# Self Sufficiency/Living off the Land or Off the Grid > Hunting & Trapping >  best wire for snares

## stusf12

Hi i am wondering which type of wire is best for small game snares, Rabbits, squirrels ect 
in the past i have used fishing wire wire and paracord, what do you recomend  i have heard that brass and stainless steel work well , personaly i just dont see how it would work, isnt it not flexible enough?

many thanks

----------


## kyratshooter

Here's an uashamed plug for the local merchant.

http://www.safezonellc.com/giwire.html

You can also use 24 guage brass or iron wire from the hardware store or picture hanging wire from Wallmart or any other source.

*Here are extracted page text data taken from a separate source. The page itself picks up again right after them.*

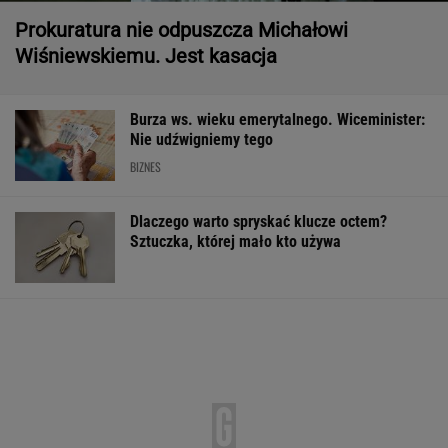
Prokuratura nie odpuszcza Michałowi
Wiśniewskiemu. Jest kasacja
Burza ws. wieku emerytalnego. Wiceminister:
Nie udźwigniemy tego
BIZNES
Dlaczego warto spryskać klucze octem?
Sztuczka, której mało kto używa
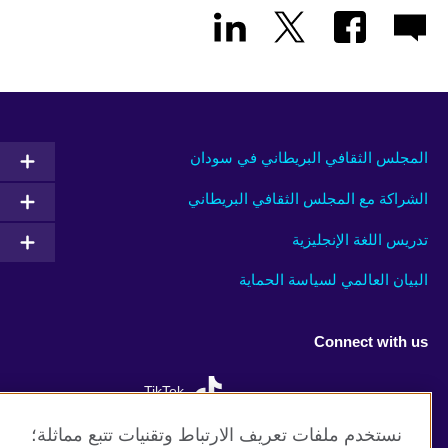
المجلس الثقافي البريطاني في سودان
الشراكة مع المجلس الثقافي البريطاني
تدريس اللغة الإنجليزية
البيان العالمي لسياسة الحماية
Connect with us
TikTok
نستخدم ملفات تعريف الارتباط وتقنيات تتبع مماثلة؛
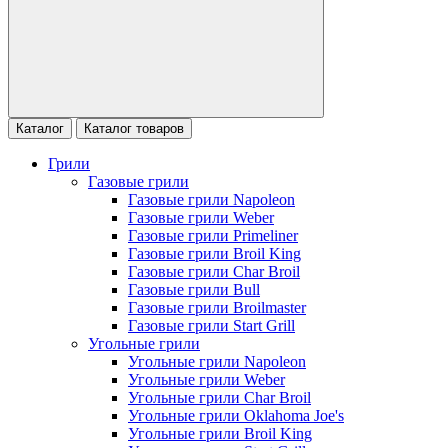
Каталог
Каталог товаров
Грили
Газовые грили
Газовые грили Napoleon
Газовые грили Weber
Газовые грили Primeliner
Газовые грили Broil King
Газовые грили Char Broil
Газовые грили Bull
Газовые грили Broilmaster
Газовые грили Start Grill
Угольные грили
Угольные грили Napoleon
Угольные грили Weber
Угольные грили Char Broil
Угольные грили Oklahoma Joe's
Угольные грили Broil King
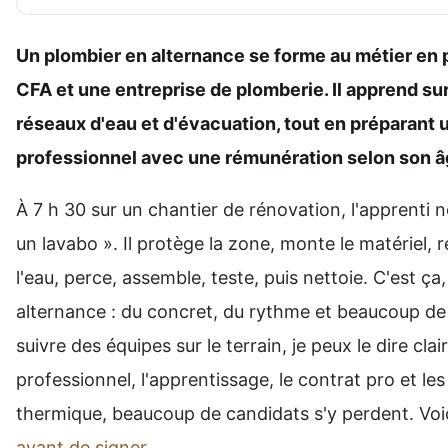
Un plombier en alternance se forme au métier en 
CFA et une entreprise de plomberie. Il apprend sur 
réseaux d'eau et d'évacuation, tout en préparant 
professionnel avec une rémunération selon son âg
À 7 h 30 sur un chantier de rénovation, l'apprent
un lavabo ». Il protège la zone, monte le matériel, 
l'eau, perce, assemble, teste, puis nettoie. C'est ça,
alternance : du concret, du rythme et beaucoup d
suivre des équipes sur le terrain, je peux le dire clai
professionnel, l'apprentissage, le contrat pro et les
thermique, beaucoup de candidats s'y perdent. Voic
avant de signer
.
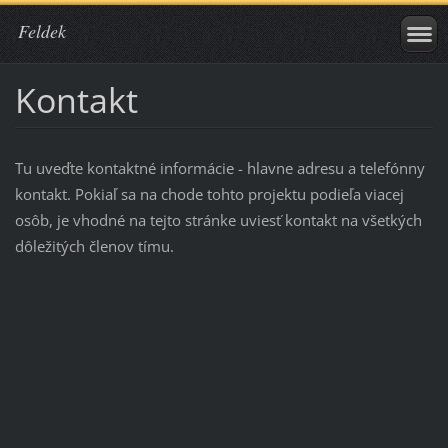
Feldek
Kontakt
Tu uveďte kontaktné informácie - hlavne adresu a telefónny
kontakt. Pokiaľ sa na chode tohto projektu podieľa viacej
osôb, je vhodné na tejto stránke uviesť kontakt na všetkých
dôležitých členov tímu.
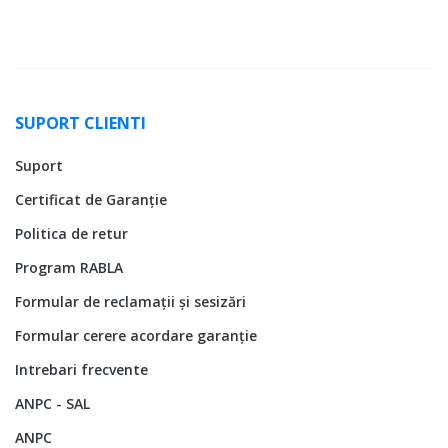
SUPORT CLIENTI
Suport
Certificat de Garanție
Politica de retur
Program RABLA
Formular de reclamații și sesizări
Formular cerere acordare garanție
Intrebari frecvente
ANPC - SAL
ANPC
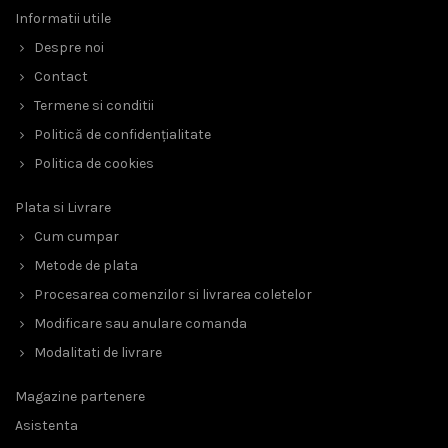
Informatii utile
Despre noi
Contact
Termene si conditii
Politică de confidențialitate
Politica de cookies
Plata si Livrare
Cum cumpar
Metode de plata
Procesarea comenzilor si livrarea coletelor
Modificare sau anulare comanda
Modalitati de livrare
Magazine partenere
Asistenta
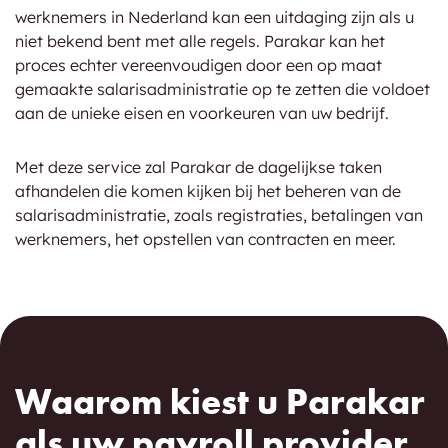
werknemers in Nederland kan een uitdaging zijn als u
niet bekend bent met alle regels. Parakar kan het
proces echter vereenvoudigen door een op maat
gemaakte salarisadministratie op te zetten die voldoet
aan de unieke eisen en voorkeuren van uw bedrijf.
Met deze service zal Parakar de dagelijkse taken
afhandelen die komen kijken bij het beheren van de
salarisadministratie, zoals registraties, betalingen van
werknemers, het opstellen van contracten en meer.
Waarom kiest u Parakar
als uw payroll provider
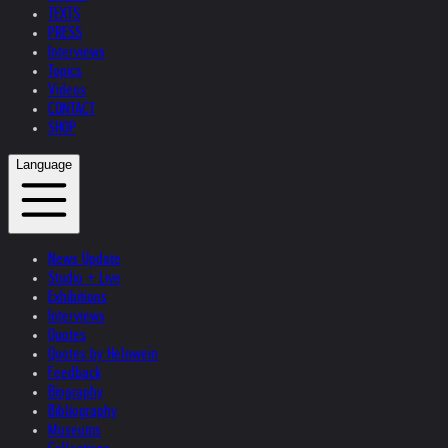
TEXTS
PRESS
Interviews
Topics
Videos
CONTACT
SHOP
Language
News Update
Studio + Live
Exhibitions
Interviews
Quotes
Quotes by Helnwein
Feedback
Biography
Bibliography
Museums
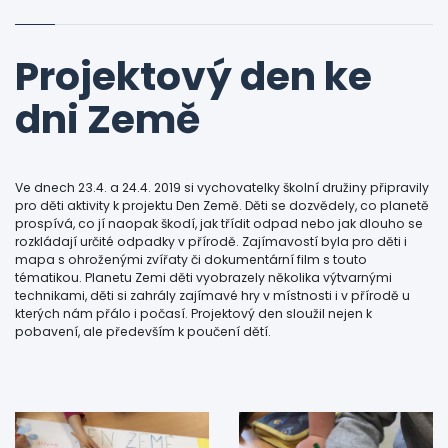
Projektový den ke
dni Země
Ve dnech 23.4. a 24.4. 2019 si vychovatelky školní družiny připravily
pro děti aktivity k projektu Den Země. Děti se dozvědely, co planetě
prospívá, co jí naopak škodí, jak třídit odpad nebo jak dlouho se
rozkládají určité odpadky v přírodě. Zajímavostí byla pro děti i
mapa s ohroženými zvířaty či dokumentární film s touto
tématikou. Planetu Zemi děti vyobrazely několika výtvarnými
technikami, děti si zahrály zajímavé hry v místnosti i v přírodě u
kterých nám přálo i počasí. Projektový den sloužil nejen k
pobavení, ale především k poučení dětí.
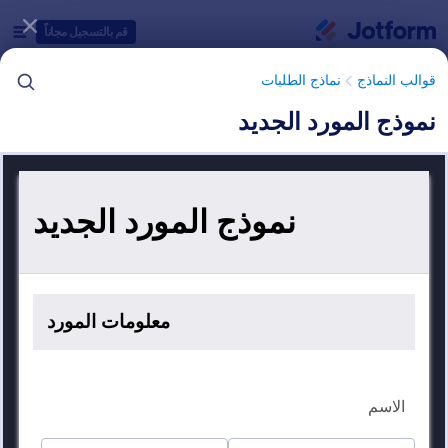
دء الحوار
قم بالتسجيل مجاناً
قوالب النماذج
نماذج الطلبات
نموذج المورد الجديد
فئات قوالب النماذج
قوالب النماذج
نماذج الطلبات
قوالب نماذج تسجيل البائعين
3 من قوالب النماذج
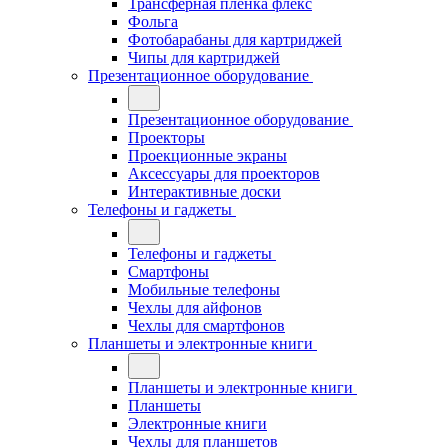
Трансферная плёнка флекс
Фольга
Фотобарабаны для картриджей
Чипы для картриджей
Презентационное оборудование
Презентационное оборудование
Проекторы
Проекционные экраны
Аксессуары для проекторов
Интерактивные доски
Телефоны и гаджеты
Телефоны и гаджеты
Смартфоны
Мобильные телефоны
Чехлы для айфонов
Чехлы для смартфонов
Планшеты и электронные книги
Планшеты и электронные книги
Планшеты
Электронные книги
Чехлы для планшетов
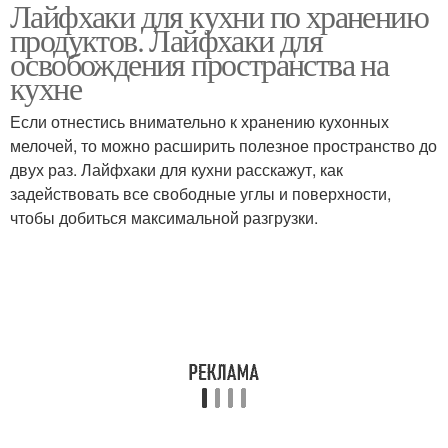
Лайфхаки для кухни по хранению
Хранения на маленькой
Хранения в маленькой
продуктов. Лайфхаки для
освобождения пространства на
кухне
Если отнестись внимательно к хранению кухонных
Кухонные лайфхаки
Лайфхаки по экономии
мелочей, то можно расширить полезное пространство до
двух раз. Лайфхаки для кухни расскажут, как
задействовать все свободные углы и поверхности,
чтобы добиться максимальной разгрузки.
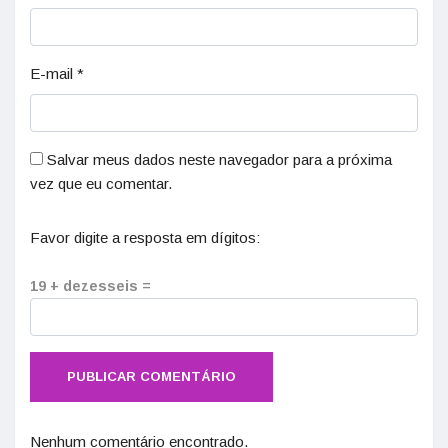
E-mail
*
Salvar meus dados neste navegador para a próxima
vez que eu comentar.
Favor digite a resposta em dígitos:
19 + dezesseis =
Nenhum comentário encontrado.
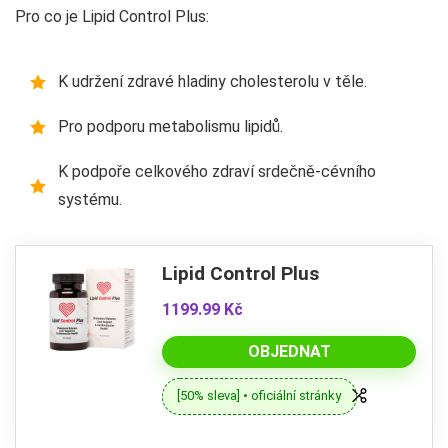
Pro co je Lipid Control Plus:
K udržení zdravé hladiny cholesterolu v těle.
Pro podporu metabolismu lipidů.
K podpoře celkového zdraví srdečně-cévního
systému.
Lipid Control Plus
1199.99 Kč
OBJEDNAT
[50% sleva] • oficiální stránky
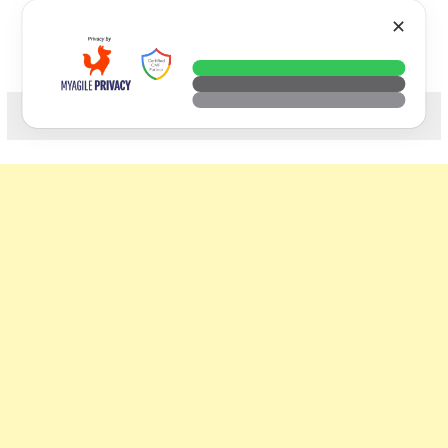
Skip
VTECH
✕
to
content
科技. 生活. 攝影.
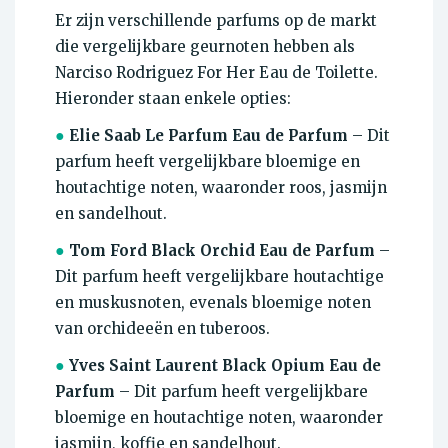
Er zijn verschillende parfums op de markt
die vergelijkbare geurnoten hebben als
Narciso Rodriguez For Her Eau de Toilette.
Hieronder staan enkele opties:
●
Elie Saab Le Parfum Eau de Parfum
– Dit
parfum heeft vergelijkbare bloemige en
houtachtige noten, waaronder roos, jasmijn
en sandelhout.
●
Tom Ford Black Orchid Eau de Parfum
–
Dit parfum heeft vergelijkbare houtachtige
en muskusnoten, evenals bloemige noten
van orchideeën en tuberoos.
●
Yves Saint Laurent Black Opium Eau de
Parfum
– Dit parfum heeft vergelijkbare
bloemige en houtachtige noten, waaronder
jasmijn, koffie en sandelhout.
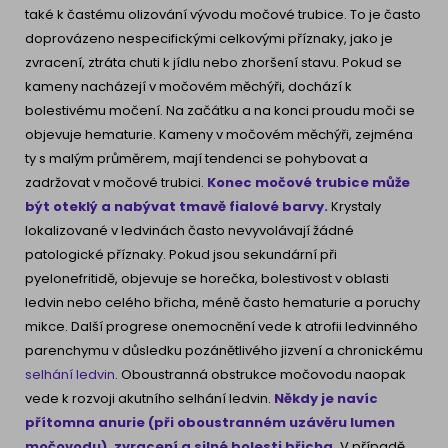
také k častému olizování vývodu močové trubice. To je často
doprovázeno nespecifickými celkovými příznaky, jako je
zvracení, ztráta chuti k jídlu nebo zhoršení stavu. Pokud se
kameny nacházejí v močovém měchýři, dochází k
bolestivému močení. Na začátku a na konci proudu moči se
objevuje hematurie. Kameny v močovém měchýři, zejména
ty s malým průměrem, mají tendenci se pohybovat a
zadržovat v močové trubici.
Konec močové trubice může
být oteklý a nabývat tmavě fialové barvy.
Krystaly
lokalizované v ledvinách často nevyvolávají žádné
patologické příznaky. Pokud jsou sekundární při
pyelonefritidě, objevuje se horečka, bolestivost v oblasti
ledvin nebo celého břicha, méně často hematurie a poruchy
mikce. Další progrese onemocnění vede k atrofii ledvinného
parenchymu v důsledku pozánětlivého jizvení a chronickému
selhání ledvin
. Oboustranná obstrukce močovodu naopak
vede k rozvoji akutního selhání ledvin.
Někdy je navíc
přítomna anurie (při oboustranném uzávěru lumen
močovodu), zvracení a silné bolesti břicha.
V případě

Electrical wire stripped from car, airplane, atv or snow machine will also work in a pinch.

Believe it or not I have seen hand made cordage catch real life animals.  

Critters are usually not picky about what kills them.

----------


## southard

steel guitar string will work and one end is looped and the tensile strength is enough to withstand a thrashing animal

----------


## Rick

I've never used guitar string for snaring but I do know it will rust. I would assume piano wire could also be used. Lord knows it's been used for a lot of other nasty stuff.


22 or 24 gauge brass, copper or stainless steel wire will work just fine. Aircraft wire is used by some on here. All are flexible enough to shape as you need.

----------


## stusf12

ok thanks, would this work then   http://www.amazon.co.uk/Colored-Gaug...d_rhf_se_p_t_3

----------


## hunter63

Actually it doesn't have to be flexible,.... a stiff, but soft easily formed wire will hold a loop shape with out pinning in up/down or what ever.

A small eye loop, twisted on one end with the bidder loop threaded thru work really well....putting a fishing swivel some where between the loop and anchor will keep it from twisting off.

----------


## sh4d0wm4573ri7

If its usable and does the job, does it really matter what it is made of ? lol Just a thought I prefer picture wire or 24 gauge myselfI Must admit I have used many things to obtain a meal over the years. Use your imagination there are many things that make great snares and donot forget deadfalls a very handy way to a meal also.

----------


## Rick

To answer your question, yes, that will work.

----------


## SARKY

.020 or .025 stainless safety wire is plenty flexible enough.

----------